Andreessen Horowitz(A16z)は、予測市場をめぐる法的争いに参入し、商品先物取引委員会(CFTC)が州規制当局と対峙する中、CFTCを支持する18ページの書簡を提出した。このベンチャーキャピタルの巨人は、連邦法がKalshiやPolymarketのようなプラットフォームを禁止しようとする州の取り組みに優先すると主張し、こうした規制が市場の流動性と連邦の監督を損なうと強調している。

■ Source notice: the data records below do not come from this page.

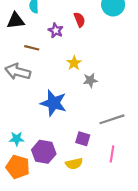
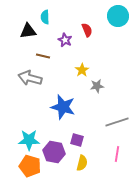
cyan star: (17, 139) -> (29, 140), size x1.5
purple square: (83, 139) -> (77, 140), moved
yellow semicircle: (74, 164) -> (82, 163), turned -63

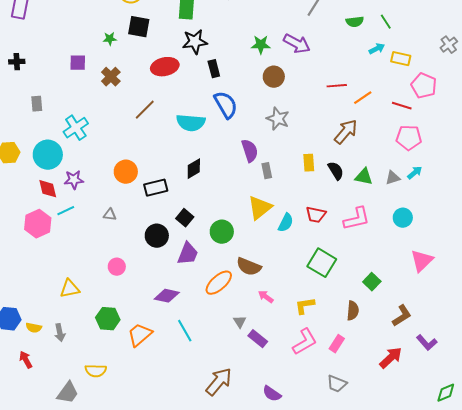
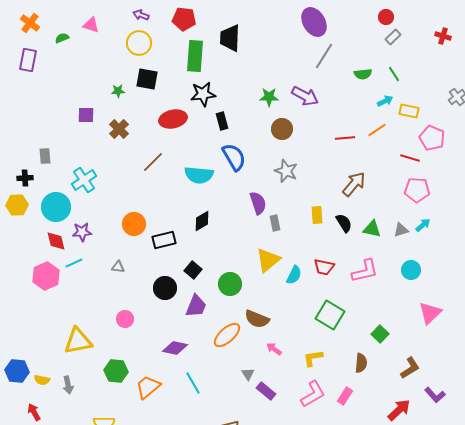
black cross: (17, 62) -> (25, 178), moved
orange line: (363, 98) -> (377, 130), moved
yellow triangle: (70, 289) -> (78, 341), size x1.4

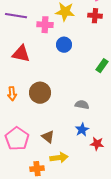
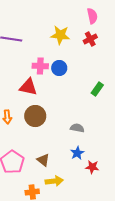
red cross: (95, 16) -> (90, 39), turned -32
pink cross: (45, 25) -> (40, 66), moved
red triangle: (21, 54) -> (28, 87), moved

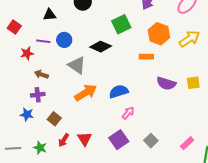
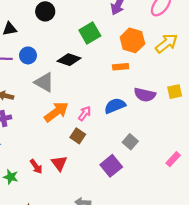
blue semicircle: (119, 91) -> (115, 106), moved
pink arrow: (128, 113) -> (85, 113), moved
brown square: (54, 119) -> (78, 136), moved
red arrow: (64, 140) -> (36, 166), turned -64
purple square: (119, 140) -> (111, 166), moved
gray square: (151, 141) -> (130, 142), moved

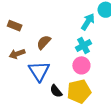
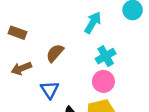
cyan arrow: (88, 22) -> (93, 23), moved
blue triangle: (39, 71) -> (50, 90), size x0.7

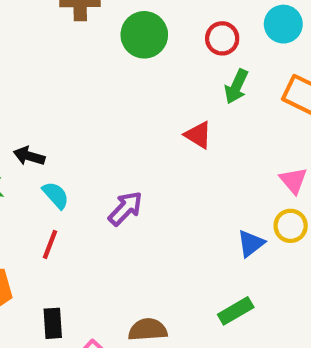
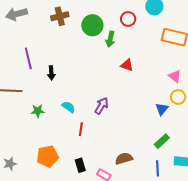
green arrow: (236, 86) -> (110, 39), moved
black arrow: (29, 156) -> (51, 73), moved, turned -96
red line: (50, 244) -> (81, 129), moved

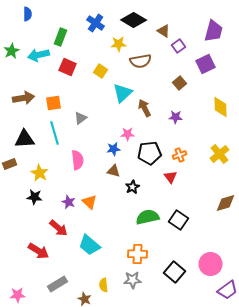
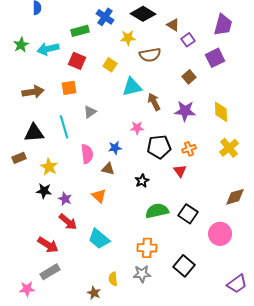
green rectangle: (61, 37) -> (80, 31), moved, turned 54
cyan triangle: (123, 93) -> (132, 87), turned 30
orange square: (54, 103) -> (69, 88), moved
yellow diamond: (221, 107) -> (221, 112), moved
purple star: (176, 117) -> (185, 111), size x1.5
blue star: (114, 149) -> (115, 148), moved
brown triangle: (114, 171) -> (108, 169), moved
purple star: (69, 202) -> (65, 199), moved
pink circle: (211, 264) -> (220, 234), moved
gray rectangle: (58, 284) -> (50, 272), moved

この書簡は、CFTCの予測市場に関する規則制定案への回答として提出されたもので、これらのプラットフォームを標的にした停止命令から刑事告発に至る州レベルの取り締まりを批判している。A16zは、居住する州に基づいてユーザーをブロックするよう取引所に強制することは、連邦規制市場への公平なアクセスを確保するというCFTCの使命と相反すると主張している。「特定のイベントコントラクトの認可や禁止を求める州のユーザーへの公平なアクセスを拒否することを強制されれば、利用可能な流動性が著しく制限される可能性が高い」と同社は書いている。
連邦対州の管轄権
この争いの核心は、予測市場が州のギャンブル法に該当するか、それとも連邦の商品規制に該当するかという問題だ。州の司法長官は、選挙やスポーツなどの結果に連動したコントラクトは無認可のギャンブルに相当すると主張している。A16zはこれに対し、イベントコントラクトに対する数十年にわたる監督の下、「ゲーミング」の定義を決定する権限を持つのは州ではなくCFTCだと反論している。

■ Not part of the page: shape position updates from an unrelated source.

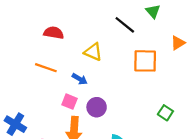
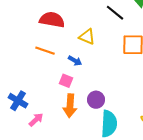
red semicircle: (54, 33) -> (52, 20), size x1.4
purple circle: (97, 107) -> (96, 100), moved

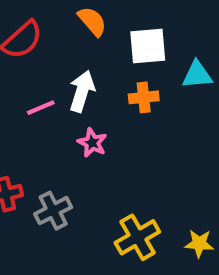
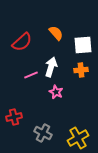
gray cross: (53, 211) -> (43, 133), moved, turned -36

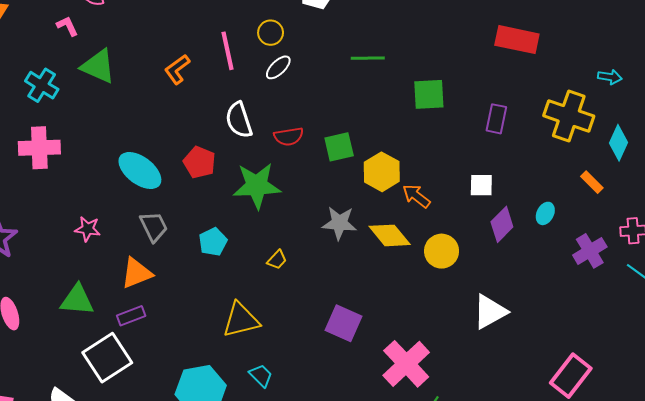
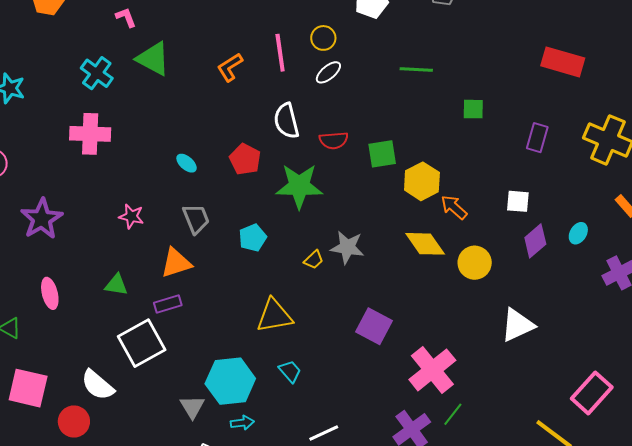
green square: (429, 94) -> (473, 109), size x0.7
cyan ellipse: (140, 171) -> (187, 163), size x0.5
gray star: (339, 223) -> (347, 247), moved
green triangle: (77, 300) -> (116, 285), size x0.7

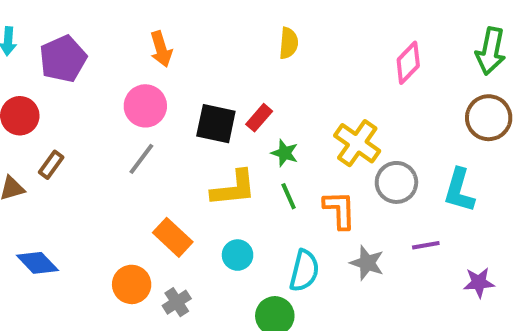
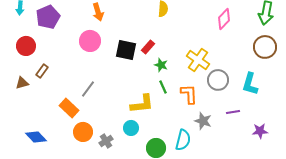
gray line: (141, 159) -> (88, 89), moved
yellow L-shape: (234, 188) -> (142, 104), moved
orange rectangle: (173, 237) -> (69, 108), moved
cyan circle: (238, 255) -> (131, 128), moved
blue diamond: (37, 263) -> (36, 137), moved
cyan semicircle: (304, 271) -> (183, 140), moved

これは規制上の縄張り争いにとどまらず、市場構造にも関わる問題だ。特定のイベントが起こる可能性に関するコントラクトの取引をユーザーに可能にする予測市場は、効果的に機能するために流動性に依存している。A16zは、州の禁止令が市場を分断し、参加者を減らして価格を歪めると主張している。KalshiやPolymarketのようなプラットフォームは月間取引高257億ドル(2026年3月時点)を占めており、ユーザーの80%以上が個人トレーダーに分類されており、アクセスの確保が不可欠だ。
社会的有用性とブロックチェーンの監視
A16zは法的な主張を超えて、予測市場の幅広いメリットを強調している。同社はこれらのプラットフォームを、不確実な結果を予測するために集合的な知性を集約する価格発見のための独自のツールとして説明している。さらにA16zは、ブロックチェーンベースのプラットフォームのオンチェーン監査可能性を指摘し、これが規制監督を強化し、インサイダー取引や市場操作などのリスクを低減すると主張している。

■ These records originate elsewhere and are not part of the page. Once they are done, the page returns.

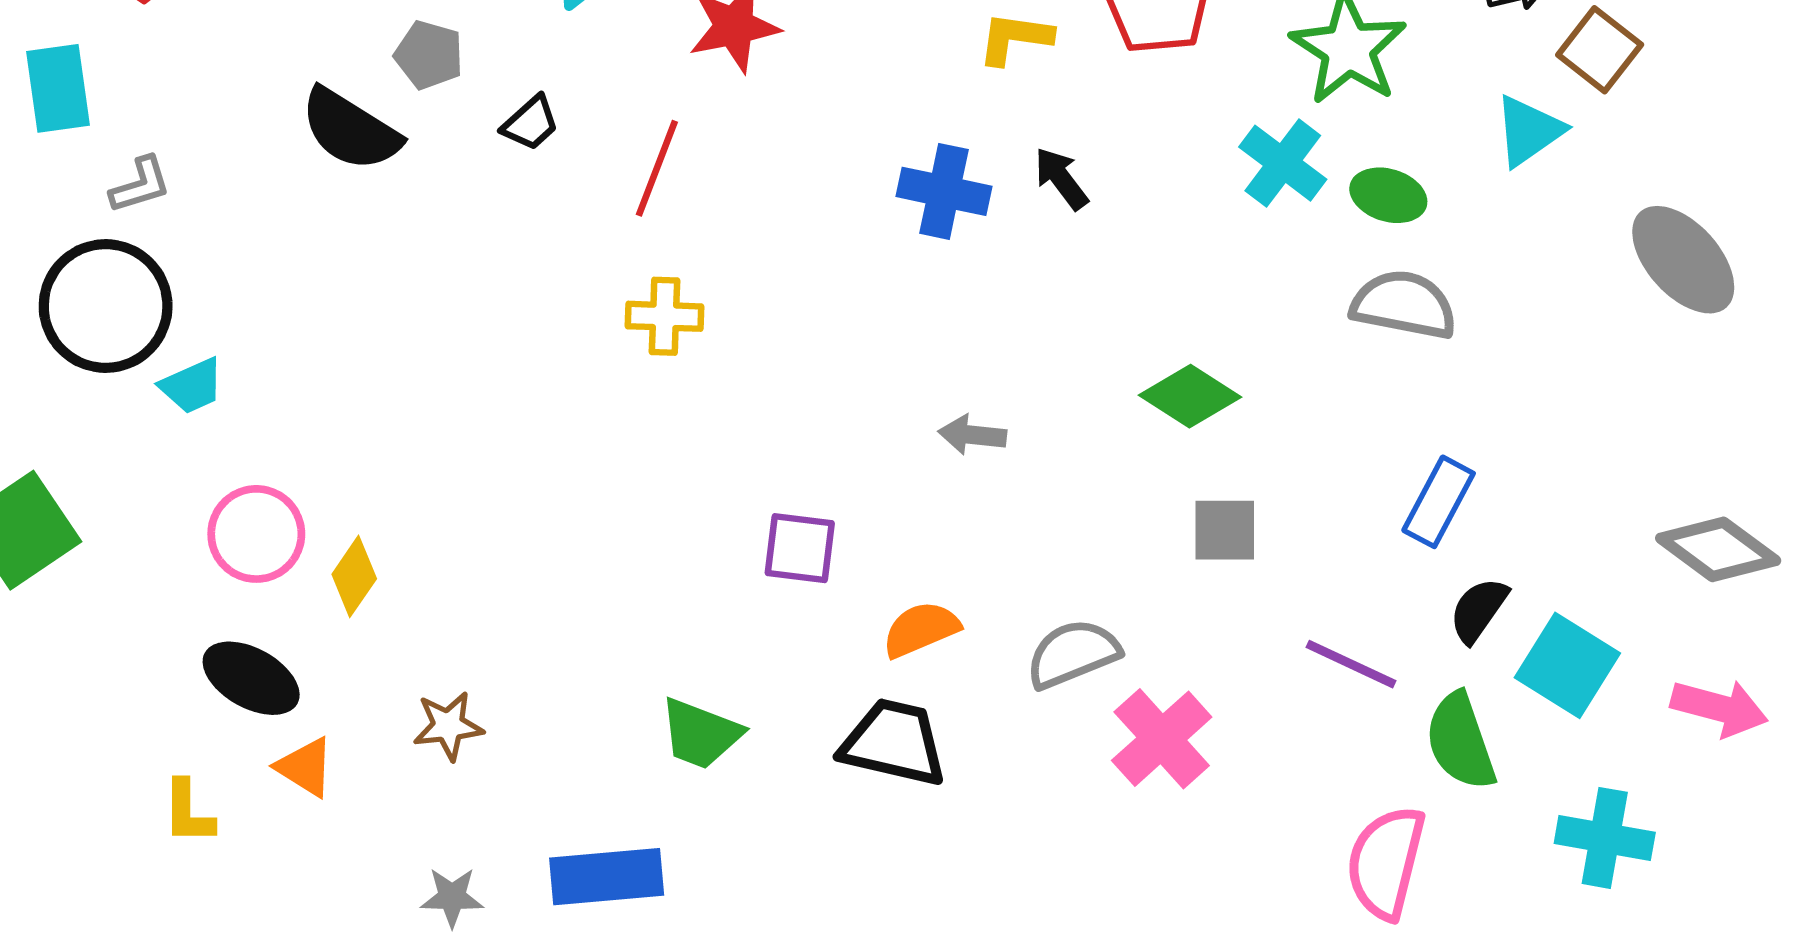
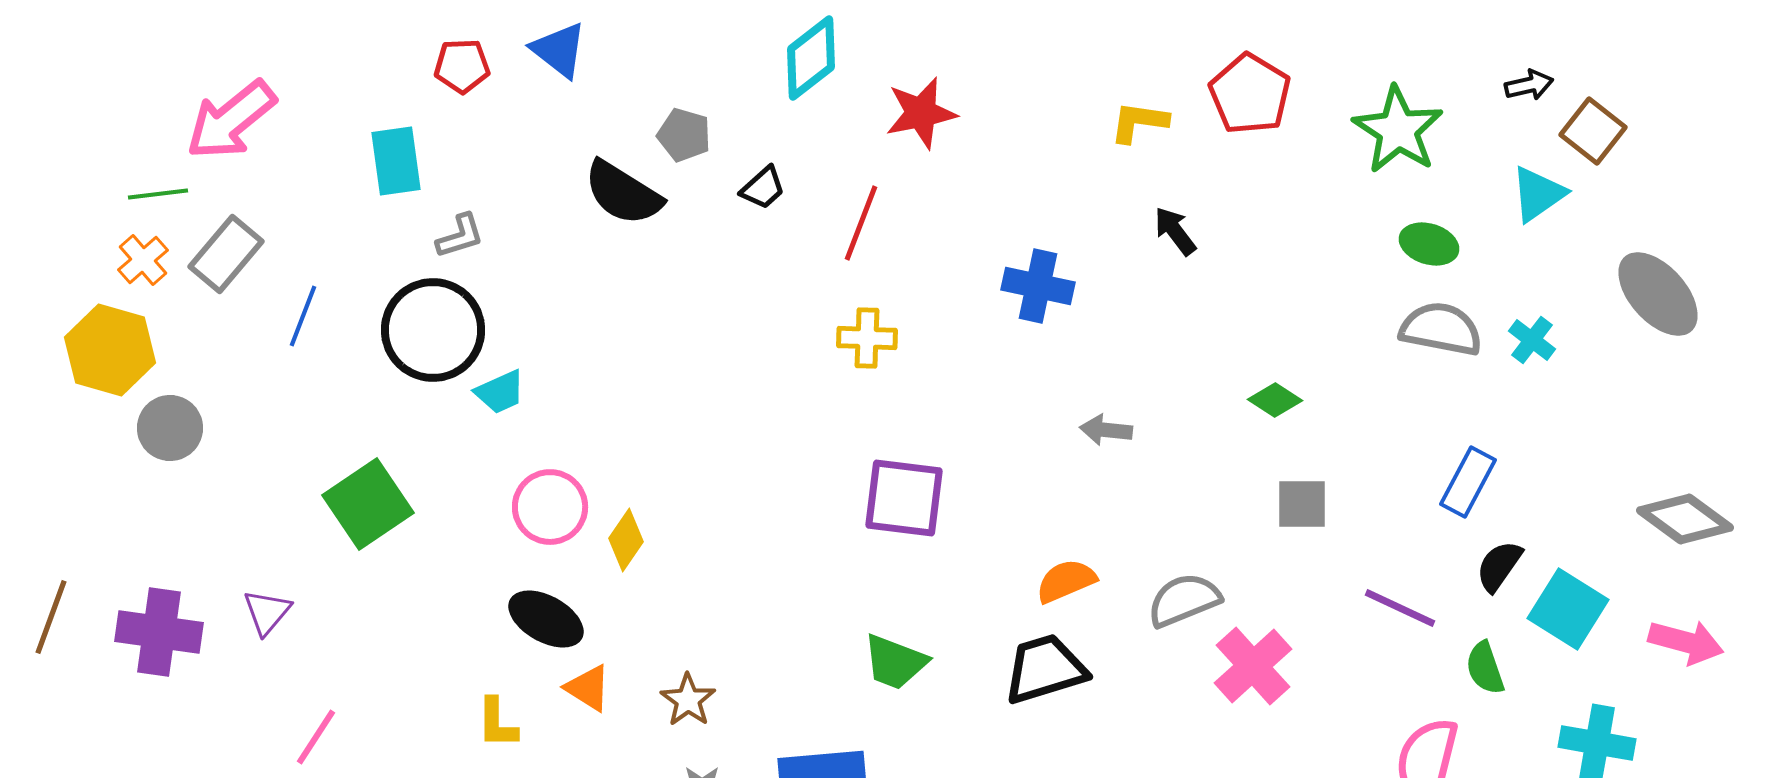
cyan cross: (1283, 163) -> (1532, 340), moved, size x0.7
blue cross: (944, 191) -> (1038, 286), moved
green diamond: (1190, 396) -> (1275, 400), size x0.7
purple square: (800, 548) -> (904, 498), moved, size x1.4
brown star: (448, 726) -> (688, 700), moved, turned -30
green semicircle: (1460, 741) -> (1485, 668), size x0.7
black trapezoid: (894, 743) -> (1045, 669), turned -30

しかし批評家は、これらの市場の有効性は広範な群衆の知恵ではなく、少数の情報を持つエリートに依存していると主張している。最近の研究では、個人ユーザーの大半が損失を被る一方、少数のインサイダーが価格を設定していることが示唆されている。
Polymarketが米国への復帰を模索
こうした背景の中、Polymarketは米国ユーザーをメインプラットフォームからブロックしている禁止令を解除するため、CFTCと協議中と伝えられている。この規制は、プラットフォームが未登録のイベントコントラクトを提供したとして140万ドルの罰金を支払った2022年の和解に端を発している。完全な復帰にはCFTCの正式な投票が必要だが、4つのコミッショナーポストが空席のままであることから、進展が加速される可能性もある。
予測市場をめぐる法的状況は依然として不安定で、CFTCは最近、連邦規制プラットフォームにギャンブル法を適用しようとしたとして、イリノイ州やニューヨーク州などの州を提訴している。A16zの関与は、州の介入に対する民間部門の反発が強まっていることを示しており、最高裁判所が関与する可能性への布石となっている。
規制をめぐる争いが激化する中、その結果は予測市場の将来のみならず、暗号資産・金融イノベーション分野における連邦対州の権限に関するより広範な問題をも形作ることになる。